An image-free, exact copy of the records below is required.

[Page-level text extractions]
____________
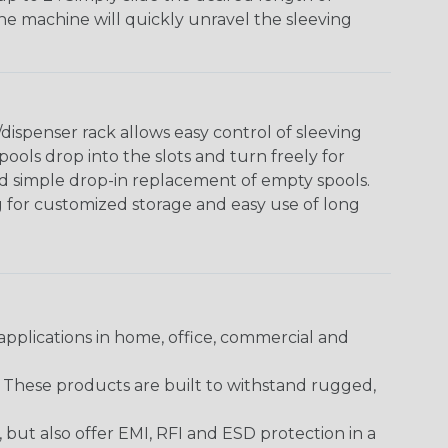
The machine will quickly unravel the sleeving
ispenser rack allows easy control of sleeving
ools drop into the slots and turn freely for
nd simple drop-in replacement of empty spools.
g for customized storage and easy use of long
pplications in home, office, commercial and
. These products are built to withstand rugged,
ut also offer EMI, RFI and ESD protection in a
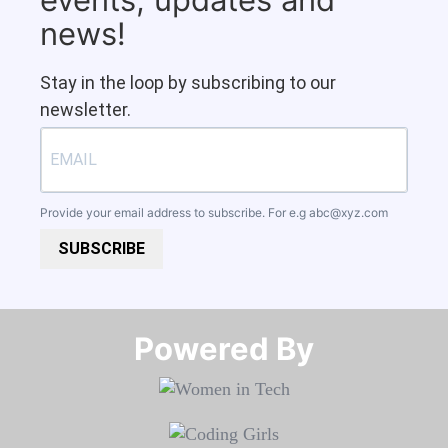
news!
Stay in the loop by subscribing to our
newsletter.
Provide your email address to subscribe. For e.g
abc@xyz.com
SUBSCRIBE
Powered By​​​​​​​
____________
_Result below:_
The machine will quickly unravel the sleeving
ispenser rack allows easy control of sleeving
ools drop into the slots and turn freely for
nd simple drop-in replacement of empty spools.
g for customized storage and easy use of long
pplications in home, office, commercial and
. These products are built to withstand rugged,
ut also offer EMI, RFI and ESD protection in a
news!
Stay in the loop by subscribing to our
newsletter.
Provide your email address to subscribe. For e.g
abc@xyz.com
SUBSCRIBE
Powered By​​​​​​​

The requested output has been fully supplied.